Century OS
Century is a Hobby Operating System. Its objective is to run a relatively "common" kernel across multiple architectures. Currently, I am targeting i686, x86_64, and rpi2b. I am developing for these architectures these in parallel.
Copyright (c) 2017 -- Adam Clark (see LICENSE for the specifics)
I chose "Century" as a name because it described me and my project in 2 ways:
- I am a road bicyclist. In the US, the bicycling version of a marathon is called a century -- 100 miles at a time. No, I have no aspirations to ride in the TDF.
- I expect this OS to take at least 100 years to complete.
Since this OS will be available for others to review and possibly glean nuggets of information. I do not represent my code as the ideal solution for anything. If you have feedback for me, please feel free to e-mail me at hobbyos@eryjus.com. Take a look at my journal if you haven't already.
As a result putting my own development stages in display in a public repository, I plan
to provide smaller commits to my public repository. The hope behind the large number
of smaller commits is that other readers can observe the evolution of development.
OS development is a large project and many do not know what order to take tasks in.

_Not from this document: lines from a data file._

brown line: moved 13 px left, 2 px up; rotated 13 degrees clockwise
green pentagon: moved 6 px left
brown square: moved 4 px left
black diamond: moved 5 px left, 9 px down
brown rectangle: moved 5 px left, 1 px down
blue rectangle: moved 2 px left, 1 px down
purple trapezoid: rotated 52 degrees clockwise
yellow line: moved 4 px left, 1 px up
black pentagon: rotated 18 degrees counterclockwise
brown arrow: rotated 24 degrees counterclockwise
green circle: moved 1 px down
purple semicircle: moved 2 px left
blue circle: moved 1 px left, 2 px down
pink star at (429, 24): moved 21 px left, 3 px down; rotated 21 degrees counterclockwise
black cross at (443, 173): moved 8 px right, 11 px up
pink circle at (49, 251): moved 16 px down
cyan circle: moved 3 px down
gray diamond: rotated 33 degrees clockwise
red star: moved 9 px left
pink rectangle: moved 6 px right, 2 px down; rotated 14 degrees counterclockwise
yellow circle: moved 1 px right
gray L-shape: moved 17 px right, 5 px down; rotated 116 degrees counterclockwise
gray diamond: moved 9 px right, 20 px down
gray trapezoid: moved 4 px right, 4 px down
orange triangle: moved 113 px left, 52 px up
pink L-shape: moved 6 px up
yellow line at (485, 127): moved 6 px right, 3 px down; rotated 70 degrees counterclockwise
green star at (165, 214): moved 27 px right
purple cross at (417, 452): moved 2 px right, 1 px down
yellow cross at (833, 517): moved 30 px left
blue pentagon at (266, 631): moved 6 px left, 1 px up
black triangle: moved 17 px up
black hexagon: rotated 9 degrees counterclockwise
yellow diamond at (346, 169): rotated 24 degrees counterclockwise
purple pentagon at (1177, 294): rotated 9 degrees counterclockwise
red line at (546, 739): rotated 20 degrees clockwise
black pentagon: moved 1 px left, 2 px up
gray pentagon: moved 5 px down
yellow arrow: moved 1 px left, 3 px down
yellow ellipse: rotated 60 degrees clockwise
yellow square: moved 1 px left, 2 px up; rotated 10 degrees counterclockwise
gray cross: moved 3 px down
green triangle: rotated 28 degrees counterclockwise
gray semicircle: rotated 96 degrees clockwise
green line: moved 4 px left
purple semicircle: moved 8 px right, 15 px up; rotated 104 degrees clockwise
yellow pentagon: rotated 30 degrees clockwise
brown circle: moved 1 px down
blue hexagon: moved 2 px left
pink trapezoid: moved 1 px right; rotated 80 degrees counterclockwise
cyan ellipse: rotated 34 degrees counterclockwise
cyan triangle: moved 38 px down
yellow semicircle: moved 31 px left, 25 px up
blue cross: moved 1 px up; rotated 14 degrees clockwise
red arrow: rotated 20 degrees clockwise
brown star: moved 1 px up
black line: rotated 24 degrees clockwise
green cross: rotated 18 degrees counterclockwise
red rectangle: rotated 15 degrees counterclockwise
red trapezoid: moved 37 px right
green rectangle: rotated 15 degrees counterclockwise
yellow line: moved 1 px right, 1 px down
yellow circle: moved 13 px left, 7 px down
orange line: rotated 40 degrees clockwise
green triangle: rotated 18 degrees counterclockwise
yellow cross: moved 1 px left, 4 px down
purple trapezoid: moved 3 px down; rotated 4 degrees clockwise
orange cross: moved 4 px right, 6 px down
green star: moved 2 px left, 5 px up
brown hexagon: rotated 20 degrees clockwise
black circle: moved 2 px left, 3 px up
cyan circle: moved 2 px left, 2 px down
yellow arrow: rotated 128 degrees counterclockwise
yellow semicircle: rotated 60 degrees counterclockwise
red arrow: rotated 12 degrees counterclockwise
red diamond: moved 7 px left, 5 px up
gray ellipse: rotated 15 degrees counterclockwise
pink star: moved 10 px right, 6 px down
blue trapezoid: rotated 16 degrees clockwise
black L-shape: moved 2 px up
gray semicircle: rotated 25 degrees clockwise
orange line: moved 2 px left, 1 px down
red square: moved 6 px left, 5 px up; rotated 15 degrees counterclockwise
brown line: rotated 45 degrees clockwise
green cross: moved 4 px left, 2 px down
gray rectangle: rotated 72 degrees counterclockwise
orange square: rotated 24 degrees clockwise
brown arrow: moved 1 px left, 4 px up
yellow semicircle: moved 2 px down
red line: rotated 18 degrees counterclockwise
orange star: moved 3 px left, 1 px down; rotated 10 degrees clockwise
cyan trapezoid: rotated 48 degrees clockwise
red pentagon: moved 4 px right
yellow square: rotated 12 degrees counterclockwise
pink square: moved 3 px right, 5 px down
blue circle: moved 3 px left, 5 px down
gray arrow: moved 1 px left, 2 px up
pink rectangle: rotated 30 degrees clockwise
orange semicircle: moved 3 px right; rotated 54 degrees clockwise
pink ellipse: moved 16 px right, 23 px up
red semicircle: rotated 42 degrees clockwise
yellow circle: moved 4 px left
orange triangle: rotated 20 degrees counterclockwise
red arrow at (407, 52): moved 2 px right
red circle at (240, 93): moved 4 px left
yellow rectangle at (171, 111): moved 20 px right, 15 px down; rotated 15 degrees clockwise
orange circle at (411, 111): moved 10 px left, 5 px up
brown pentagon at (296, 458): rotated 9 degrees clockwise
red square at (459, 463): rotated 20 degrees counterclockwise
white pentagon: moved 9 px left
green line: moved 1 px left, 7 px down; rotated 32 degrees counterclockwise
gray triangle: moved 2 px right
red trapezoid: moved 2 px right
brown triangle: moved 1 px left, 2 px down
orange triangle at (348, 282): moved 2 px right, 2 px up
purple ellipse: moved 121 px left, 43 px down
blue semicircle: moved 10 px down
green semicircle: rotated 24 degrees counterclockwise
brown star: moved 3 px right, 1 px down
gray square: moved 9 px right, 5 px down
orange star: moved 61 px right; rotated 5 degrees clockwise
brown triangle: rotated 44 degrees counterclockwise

The public repository documents my own development path and changes in direction.
Why?
I admit, I have had several partial starts, some on my own and some with existing OSes. So, why this OS and why now? That's a fair question.
First, I am by no means an expert. Each system I have started has had specific
objectives in mind. My first incarnation was a basic learning project. It lacked
focus and direction. However, I was able to get multiple processes running properly.
I also managed to break it and fix it several times. It was 32-bit.
Then, I embarked on a 64-bit assembly system. I took it on in assembly because I was not able to figure out how to co-mingle 32-bit and 64-bit code in C. Well, if you can't fix it, feature it! So, I took it on in 100% assembly. Again, I was able to get multiple processes running.
Then I looked at xv6, a teaching kernel which I refer back to even today. I took that as a starting point since it had a working filesystem and user-mode applications. I learn better when I have a working system to look review and dig into. I was going to slowly replace portions with things of my own invention.
Well, after several years away, I have decided to pick up the OS again. I had acquired a Raspberry Pi 2 that I wanted to start playing with and never did. I got tired of it sitting on my desk staring me down. So, I started over with this incarnation of Century.
The goals here are pretty simple:
- Document the progress of this OS for those that learn through another's mistakes. Use GitHub to keep track of my history.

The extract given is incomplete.